This is a classic tart is made with poached pears and almond frangipane. Although impressive, it is less intimidating than it looks, but it does require specific steps and time. Pastry crust is fitted, almond Frangipane spread, and poached pears decoratively staged on top. During baking, Frangipani puffs hugging the pears.
Frangipane is a versatile sweet filling. Proportions may vary, but core ingredients, lots of butter, sugar, almond meal, egg, and flavorings like almond extract, rum, vanilla, Amaretto liquor, orange rind, juice, and liquor, are mostly universal. Almond meal/flour is now readily available in grocery stores and reasonably priced.
Day before assembly, pears are pealed, simmered until softened in a mixture of sparkling wine and added flavors. Pears are soaked, macerated overnight in a condensed mixture. For final assembly, they are halved, cores removed and sliced.
Recipe below accommodates an 11” or 12” fluted tart pan with removable bottom.

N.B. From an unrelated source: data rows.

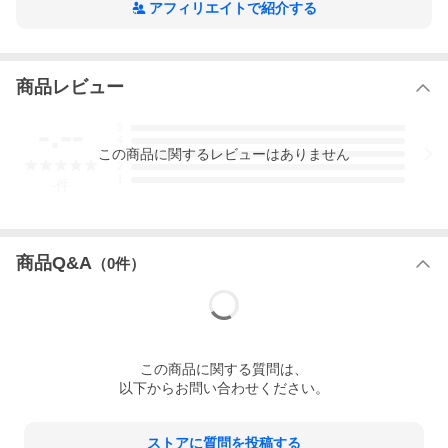
アフィリエイトで紹介する
商品レビュー
-.--
5
4
この
商品
に関するレビューはありません
3
2
1
-
件
商品Q&A
（
0
件）
この
商品
に関する質問は、
以下からお問い合わせください。
ストアに質問を投稿する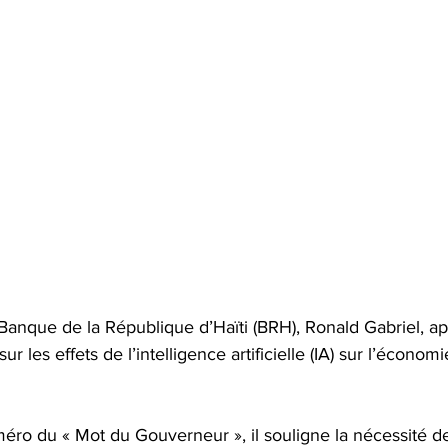
Banque de la République d’Haïti (BRH), Ronald Gabriel, ap
ur les effets de l’intelligence artificielle (IA) sur l’économ
ro du « Mot du Gouverneur », il souligne la nécessité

Crust, although homemade adds extra flavor and texture, store bought is acceptable. However, packages of popular refrigerated crust come with two crusts; 9” top and bottom. Below is my favorite technique to fit larger pies, tarts and different shapes using both crusts.
It’s not totally clear whether Frangipane originated in Italy or France. One source suggests Frangipane cream was invented by an Italian named Frangipani. He lived in Paris at the time of Louis XIII. Among the flavors often used is Amaretto liquor, originated in Saronno, Italy.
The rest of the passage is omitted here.